Research data and example scripts for the paper "Bayesian Target-Vector Optimization for Efficient Parameter Reconstruction"
Description
Bayesian Target-Vector Optimization for Efficient Parameter Reconstruction
This publication contains the research data and example scripts for the paper “Bayesian Target-Vector Optimization for Efficient Parameter Reconstruction” [1]. The research data is found in the directory research_data
, the example scripts are found in the directory example_scripts
.
The research data contains all necessary information to be able to reconstruct the figures and values given in the paper, as well as all result figures shown. Where possible, the directories contain the necessary scripts to recreate the results themselves, up to stochastic variations.
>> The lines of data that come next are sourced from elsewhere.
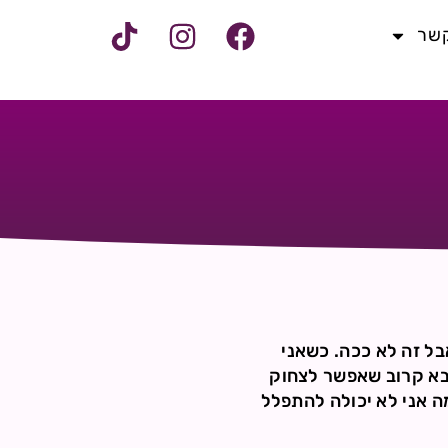
קשר
בל זה לא ככה. כשאני
אבא קרוב שאפשר לצחוק
מה אני לא יכולה להתפלל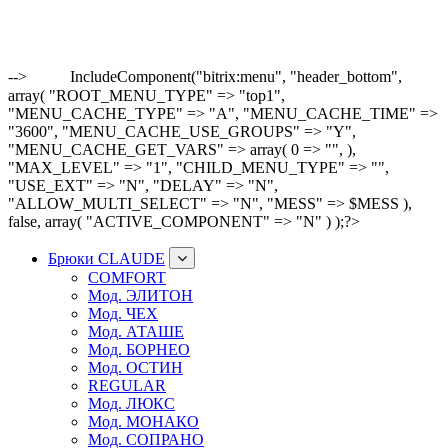
-->
IncludeComponent("bitrix:menu", "header_bottom",
array( "ROOT_MENU_TYPE" => "top1",
"MENU_CACHE_TYPE" => "A", "MENU_CACHE_TIME" =>
"3600", "MENU_CACHE_USE_GROUPS" => "Y",
"MENU_CACHE_GET_VARS" => array( 0 => "", ),
"MAX_LEVEL" => "1", "CHILD_MENU_TYPE" => "",
"USE_EXT" => "N", "DELAY" => "N",
"ALLOW_MULTI_SELECT" => "N", "MESS" => $MESS ),
false, array( "ACTIVE_COMPONENT" => "N" ) );?>
Брюки CLAUDE
COMFORT
Мод. ЭЛИТОН
Мод. ЧЕХ
Мод. АТАШЕ
Мод. БОРНЕО
Мод. ОСТИН
REGULAR
Мод. ЛЮКС
Мод. МОНАКО
Мод. СОПРАНО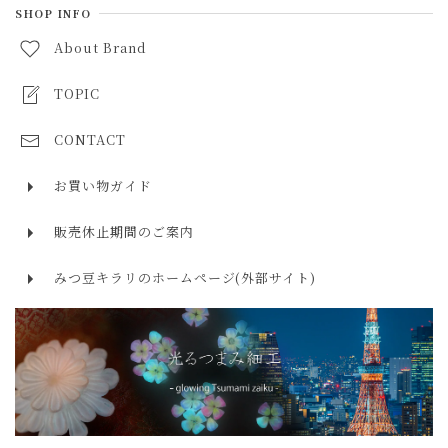
ラブラドライト labradorite
SHOP INFO
５月 エメラルド
10,000円～30,000円
About Brand
ルビー ruby
６月 ムーンストーン・パール
30,000円～50,000円
サファイア sapphire
TOPIC
７月 ルビー
50,000円以上
エメラルド emerald
CONTACT
８月 ペリドット・スピネル
タンザナイト tanzanite
９月 サファイア
お買い物ガイド
ローズクォーツ rose quartz
１０月 オパール・トルマリン
販売休止期間のご案内
アクアマリン aquamarine
１１月 トパーズ・シトリン
みつ豆キラリのホームページ(外部サイト)
モルガナイト morganite
１２月 ターコイズ・タンザナイト・ラピスラズリ
トルマリン tourmaline
ラリマー larimar
ターコイズ turquoise
ラピスラズリ lapis lazuli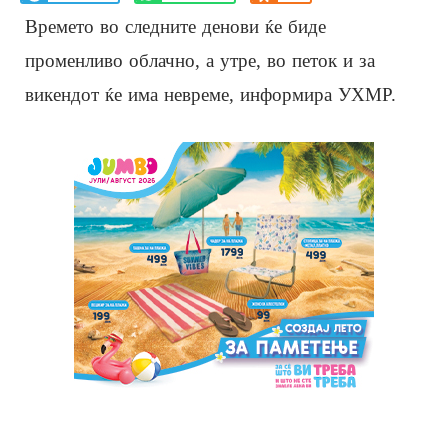
Времето во следните денови ќе биде
променливо облачно, а утре, во петок и за
викендот ќе има невреме, информира УХМР.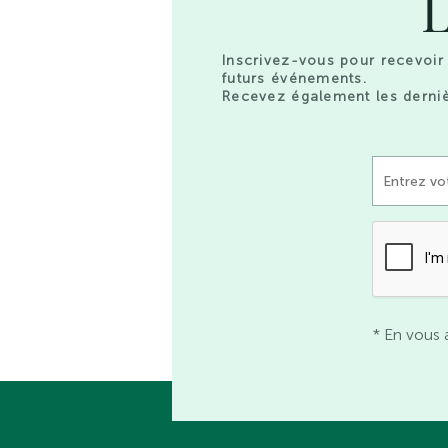
L
Inscrivez-vous pour recevoir 
futurs événements.
Recevez également les derniè
* En vous 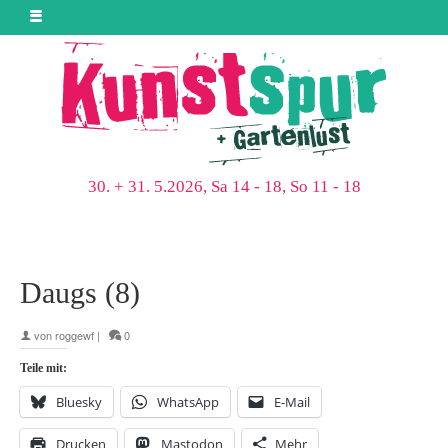
30. + 31. 5.2026, Sa 14 - 18, So 11 - 18
Daugs (8)
von
roggewf
|
0
Teile mit:
Bluesky
WhatsApp
E-Mail
Drucken
Mastodon
Mehr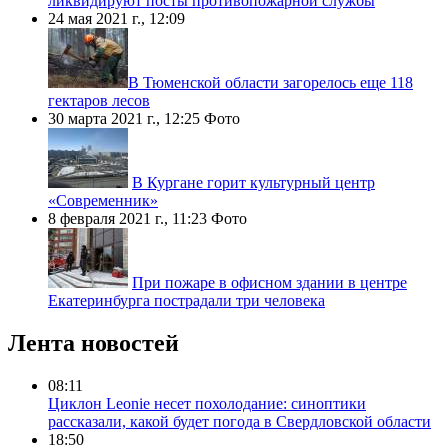
ликвидируют посты противопожарной службы
24 мая 2021 г., 12:09
​В Тюменской области загорелось еще 118
гектаров лесов
30 марта 2021 г., 12:25
Фото
В Кургане горит культурный центр
«Современник»
8 февраля 2021 г., 11:23
Фото
При пожаре в офисном здании в центре
Екатеринбурга пострадали три человека
Лента новостей
08:11
Циклон Leonie несет похолодание: синоптики
рассказали, какой будет погода в Свердловской области
18:50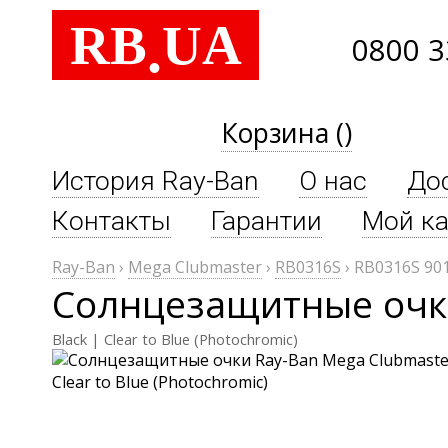
RB
UA
.
0800 3
Корзина ()
История Ray-Ban
О нас
До
Контакты
Гарантии
Мой ка
Ray-Ban
›
Mega Clubmaster
›
RB0316S
›
RB0316S 90
Солнцезащитные очки
Black | Clear to Blue (Photochromic)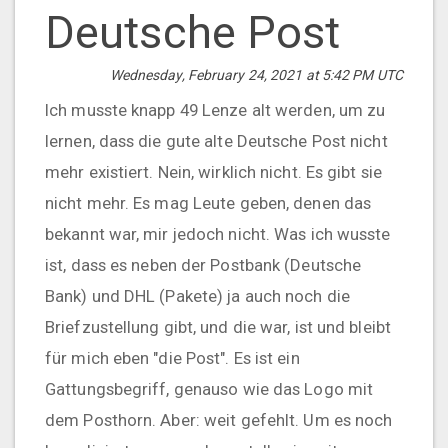
Deutsche Post
Wednesday, February 24, 2021 at 5:42 PM UTC
Ich musste knapp 49 Lenze alt werden, um zu
lernen, dass die gute alte Deutsche Post nicht
mehr existiert. Nein, wirklich nicht. Es gibt sie
nicht mehr. Es mag Leute geben, denen das
bekannt war, mir jedoch nicht. Was ich wusste
ist, dass es neben der Postbank (Deutsche
Bank) und DHL (Pakete) ja auch noch die
Briefzustellung gibt, und die war, ist und bleibt
für mich eben "die Post". Es ist ein
Gattungsbegriff, genauso wie das Logo mit
dem Posthorn. Aber: weit gefehlt. Um es noch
The example scripts are intended to show how one can (i), perform a least-square type optimization of a model function (here we focus our efforts on the analytical model functions MGH17 and Gauss3, as described in the paper) using various methods (BTVO, LM, BO, L-BFGS-B, NM, including using derivative information when applicable), and (ii), perform Markov chain Monte Carlo (MCMC) sampling around the found maximum likelihood estimate (MLE) to estimate the uncertainties of the MLE parameter (both using a surrogate model of the actual model function, as well as using the actual model function directly).
Research data
Contained are directories for the experimental problem GIXRF, and the two analytical model functions MGH17 and Gauss3. What follows is a listing of directories and the contents:
gauss3_optimization
: Optimization logs for the Gauss3 model function for BTVO, LM, BO, L-BFGS-B, NM (with derivatives when applicable), .npy files used for generating the plots, abenchmark.py
file used for the generation of the data, as well as the plots shown in the paper.mgh17_optimization
: Optimization logs for the MGH17 model function for BTVO, LM, BO, L-BFGS-B, NM (with derivatives when applicable), .npy files used for generating the plots, abenchmark.py
file used for the generation of the data, as well as the plots shown in the paper.mgh17_mcmc_analytical
: Scripts for the creation of the plots (does not use an optimization log), as well as plots shown in the paper. This uses the model function directly to perform the MCMC sampling.mgh17_mcmc_surrogate
: Optimization log of the MGH17 function used for the creation of the MCMC plots, scripts for the creation of the plots (use the optimization log), as well as plots shown in the paper. This uses a surrogate model to perform the MCMC sampling.gixrf_optimization
:benchmark.py
file to perform the optimization, the optimization logs for the various methods (BTVO, LM, BO, L-BFGS-B, NM), .npy files and scripts used for the creation of the plots, and the plots shown in the paper.gixrf_mcmc_supplement
: optimization log used for the creation of the plot, pickle file used for the creation of the plot, script to create the MCMC plot.gixrf_optimum_difference_supplement
: optimization logs of BTVO optimization of the GIXRF problem, scripts to create the difference/error plots shown for the GIXRF problem in the supplement, and the plots themselves.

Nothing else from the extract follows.